В императивном педагогическом процессе ребенок в самом деле становится
строптивым, теряет охоту учиться. И это сразу подвергается обобщению:
вот видите, какие они, дети, какое нынче пошло поколение – не
слушаются, не учатся!
Иные методисты и учителя напоминают мне ученого, который ставил опыты
на тараканах. Выпустил этот ученый таракана из стакана и говорит:
«Таракан, беги». Бегает таракан. Ученый засекает время, а потом
накрывает таракана стаканом и записывает в своем научном журнале для
опытов и открытий, сколько сантиметров пробежал таракан за 10 секунд.
Затем достает таракана из стакана, отрывает ему одну лапку и говорит:
«Таракан, беги!» Опять бежит таракан, опять записывает ученый результат
опыта и снова отрывает таракану лапку. «Таракан, беги, давай беги!» –
поощряет он в последующем опыте таракана и записывает результат. Так он
оторвал таракану все шесть лапок и выпустил на волю: «Таракан, беги!»
Но на этот раз таракан не двигается с места – ни просьбы, ни упреки, ни
угрозы не действуют.
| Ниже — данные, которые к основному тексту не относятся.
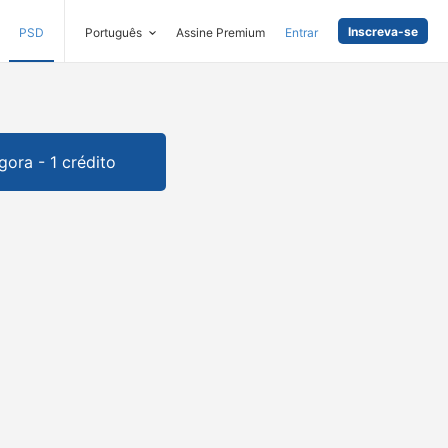
Inscreva-se
PSD
Português
Assine Premium
Entrar
gora - 1 crédito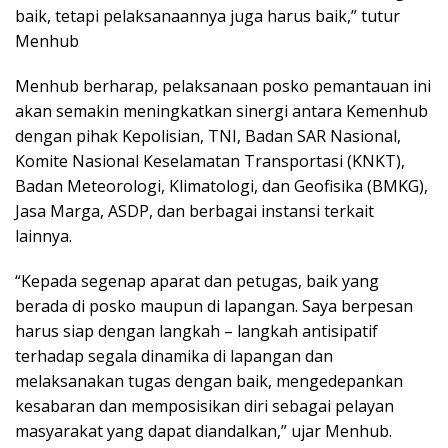
baik, tetapi pelaksanaannya juga harus baik,” tutur
Menhub
Menhub berharap, pelaksanaan posko pemantauan ini
akan semakin meningkatkan sinergi antara Kemenhub
dengan pihak Kepolisian, TNI, Badan SAR Nasional,
Komite Nasional Keselamatan Transportasi (KNKT),
Badan Meteorologi, Klimatologi, dan Geofisika (BMKG),
Jasa Marga, ASDP, dan berbagai instansi terkait
lainnya.
“Kepada segenap aparat dan petugas, baik yang
berada di posko maupun di lapangan. Saya berpesan
harus siap dengan langkah – langkah antisipatif
terhadap segala dinamika di lapangan dan
melaksanakan tugas dengan baik, mengedepankan
kesabaran dan memposisikan diri sebagai pelayan
masyarakat yang dapat diandalkan,” ujar Menhub.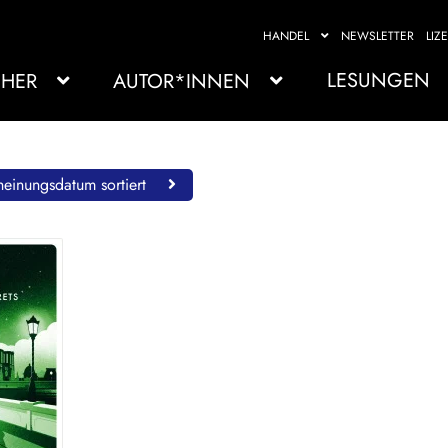
HANDEL
NEWSLETTER
LIZ
LESUNGEN
HER
AUTOR*INNEN
einungsdatum sortiert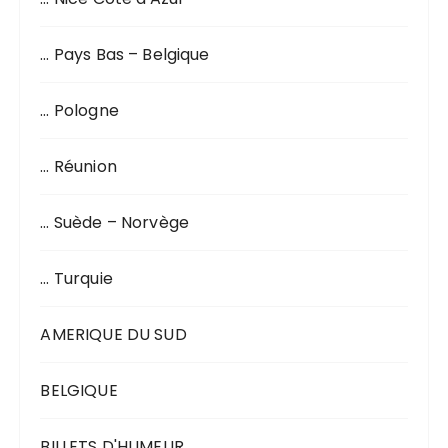
… Pays Bas – Belgique
… Pologne
… Réunion
… Suède – Norvège
… Turquie
AMERIQUE DU SUD
BELGIQUE
BILLETS D'HUMEUR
Ученый глубоко задумался над результатами своих
опытов, и вдруг его осеняет обобщение, которое он тут же записывает в
своем журнале научных открытий: «После того как я оторвал таракану все
лапки, он оглох и не воспринимает мои приказы».
Не кажется ли вам, уважаемый коллега, что именно так жалуются иные
методисты и учителя на детей: «Мы для них делаем все, а они, как
глухие, слепые, неблагодарные, ничего не хотят делать, не слушаются!»
Но почему дети становятся такими? От рождения это было обусловлено?
Вовсе нет. Такими детей сделало начальственное к ним отношение старших.
***
Методические разработки составлялись, как правило, без учета
живого педагогического процесса, без учета того, как увлечь, как зажечь
в них творческую искру, познавательную страсть. Наладилась особая
служба по разработке контрмер против ухищрений школьников (например,
чтобы они не списывали друг у друга при контрольных и проверочных
работах, делаются раздаточные карточки с четырьмя и восемью вариантами).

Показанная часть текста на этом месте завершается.